Can you explain Oireachtas Retort to people who might not know?
Started as a pun and snowballed from there. Regular news and jokes you might not find in the paper.
Why do it? Is it directly because of the type of stuff you DO find in the paper?
Sometimes. We usually hear about breaking news but Twitter is at day-to-day best when people are picking up the slack and filling in holes. RTÉ Current Affairs for example have serious problems outlining the full background of their guests or letting comments go unchecked. On Primetime last month, the topic of nuclear power centred on a report which claimed negligible effect on Ireland in the event of problems at Sellafield. Only on Twitter was it known that no more then single page of this report was ever made available to the public. Broadcasting’s responsibility stops at getting a fifteen minute adversarial slot, so it’s important that many others chip in.

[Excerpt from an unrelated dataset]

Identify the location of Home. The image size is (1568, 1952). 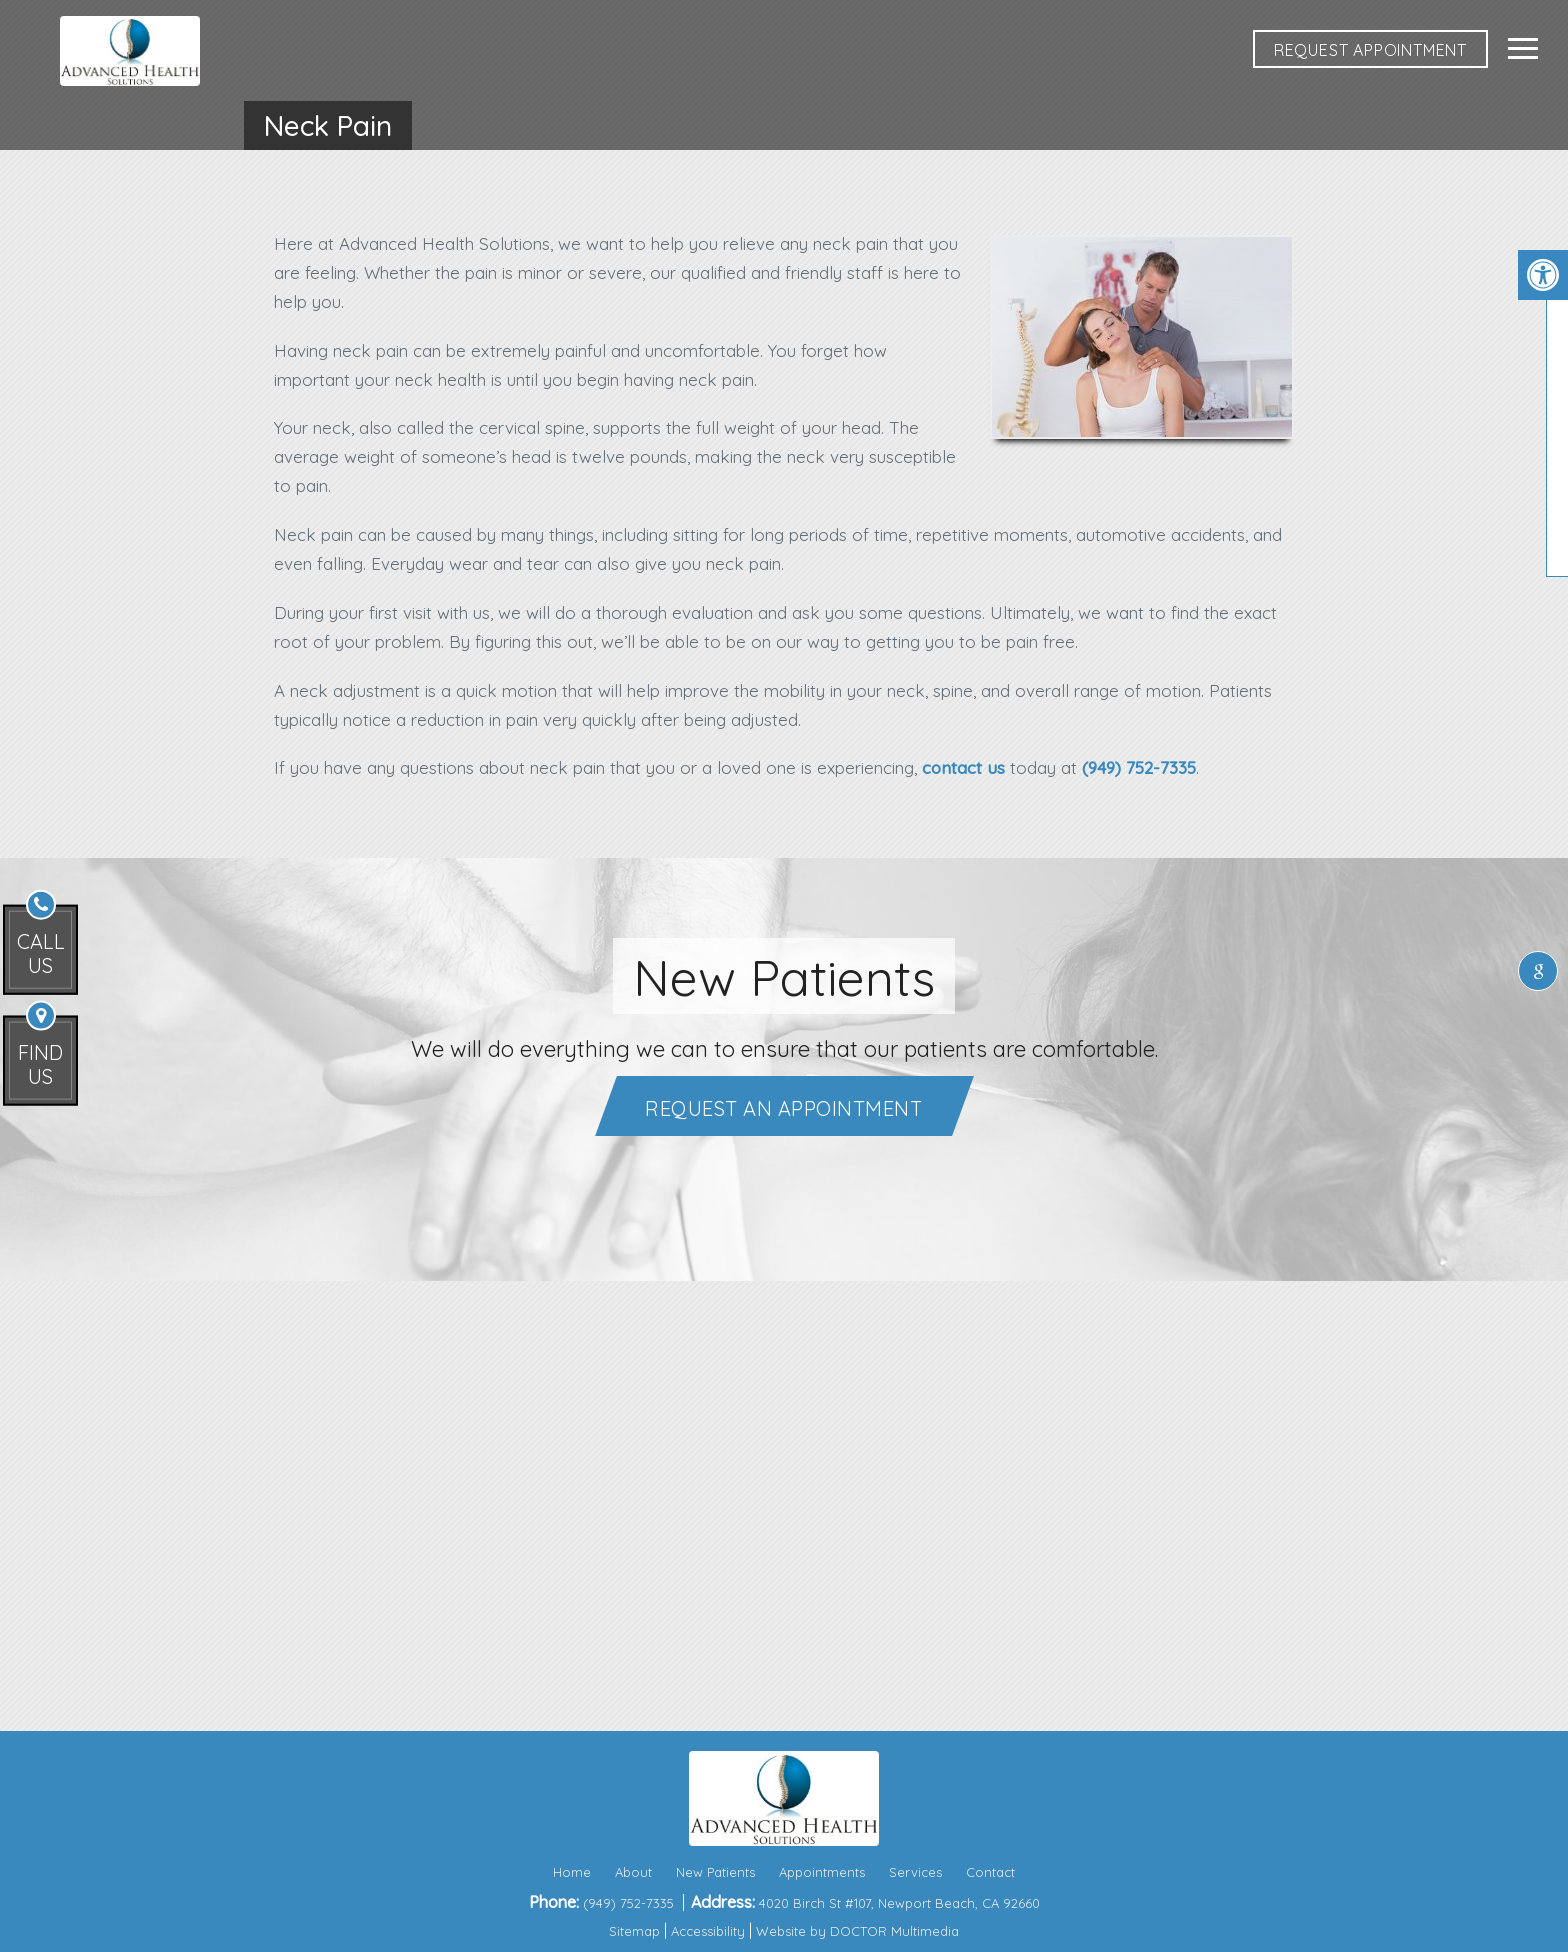 (572, 1872).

What do you think it’s doing to traditional media to have people on Twitter without a commercial interest in telling the story (not to say they don’t have an ideological one)?

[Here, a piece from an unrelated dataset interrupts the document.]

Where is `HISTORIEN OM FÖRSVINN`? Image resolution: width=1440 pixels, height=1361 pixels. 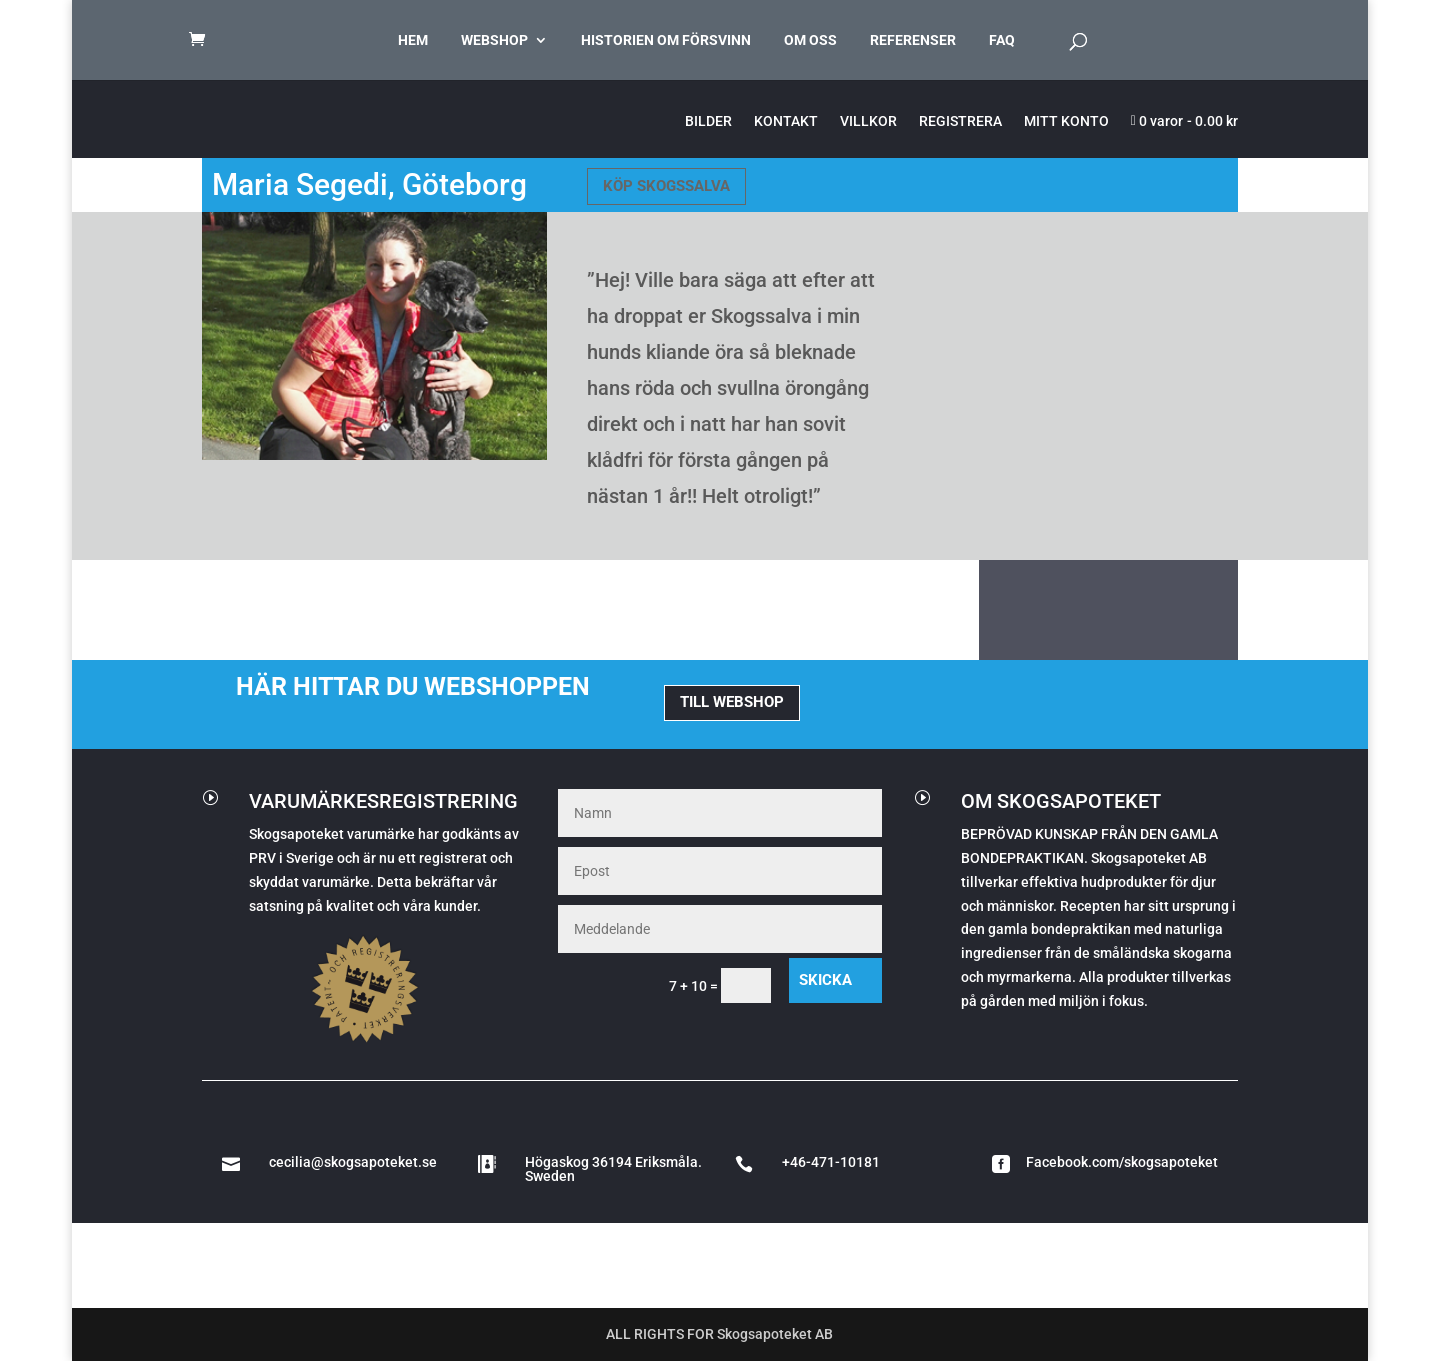 HISTORIEN OM FÖRSVINN is located at coordinates (666, 40).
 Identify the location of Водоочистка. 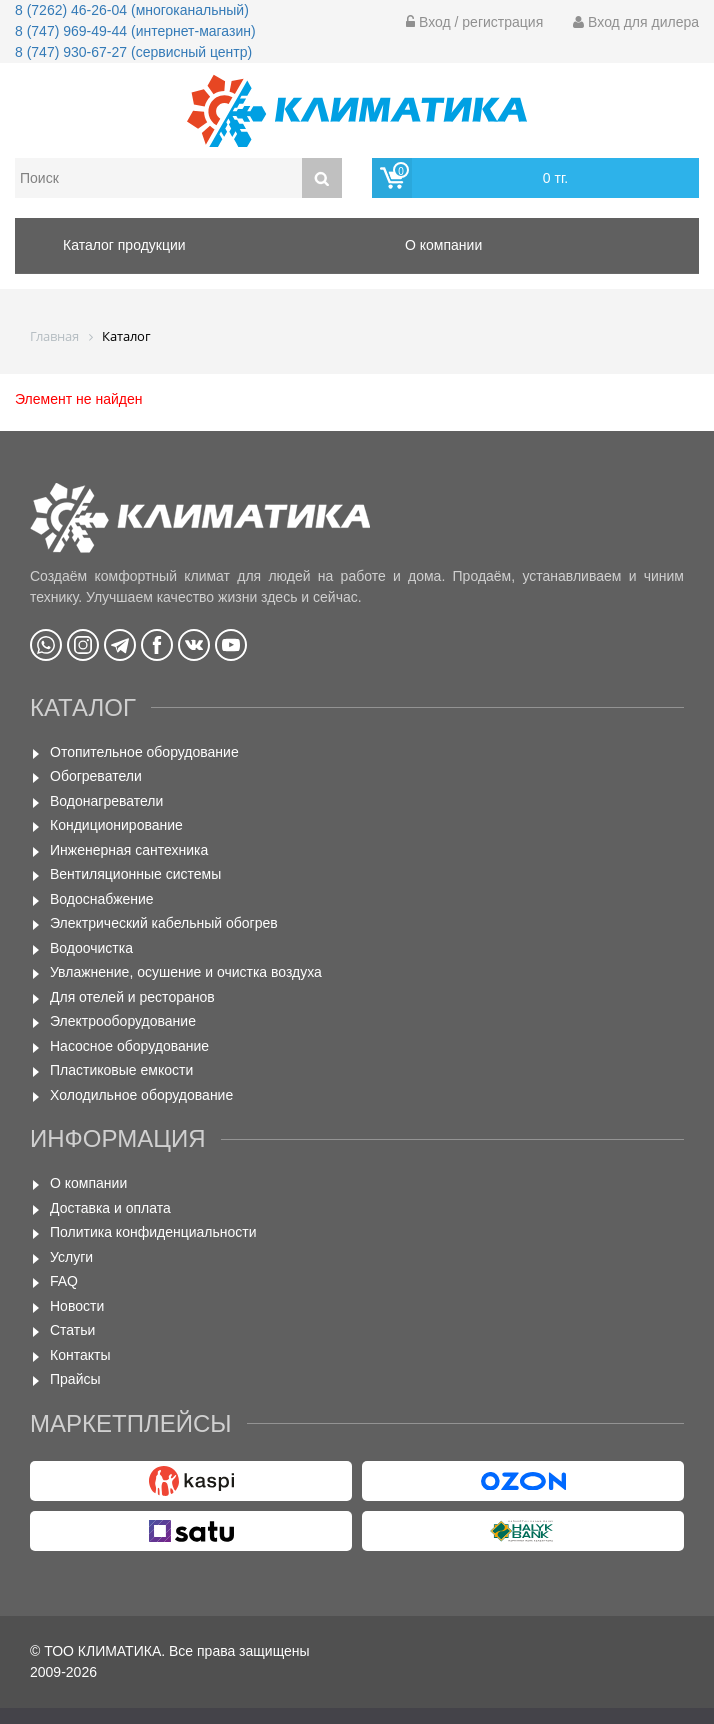 (91, 948).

Good for everyone I think. It must be tough trying to separate a rapidly changing business from genuine economic collapse, but things are worse than I thought people are still put out by some smartarse on twitter.
Why anonymity?
Why not? There was no plan originally but letting OR be OR rather then a personal account has been asset as time went on. Anonymity has taken a bashing as more people piled online but people make careers out of irl bullying.
I get the impression you consume a huge amount of Irish politics whether on TV or elsewhere – what’s a day like for you?
I try catch everything and spend too much time with the Oireachtas stream playing in the background. Only this week I found you can dial a number and have proceedings played down the line, though I’ve yet to be that stuck. As it stands most people get a couple hundred words on Leaders Questions and the entire day edited for broadcast at ten to one at night. Most of it is terrible to be honest, but there is lots of useful stuff that never filters out. This week we have people out to save the Seanad who probably couldn’t tell what happened there two weeks ago. All feeds into the awful politics we have when people are either in the dark or only ever see the very worst. Last year when we had the SOPA thing there was a big spike in interest. Catherine Murphy I think had private member’s time and once the other side of debate was heard, Sean Sherlock as good as told people to get stuffed. Brought the futility of the Dáil into focus but I felt it was particularly damaging for a lot of people who would be engaged for the first time. Pure contempt.
It’s traditional at this point to do a quick ‘give your one-line opinion on this person’ thing?
Shoot.
Vincent Browne.
Preferred his earlier stuff.
Caroline Simons.
lol
Fionnan Sheahan.
Independent Newspapers.
Pope Francis.
Does it matter?
Removed any excuse the Press might have had.
Who?
Finally, Enda Kenny.
Ireland’s number one abortion promoter.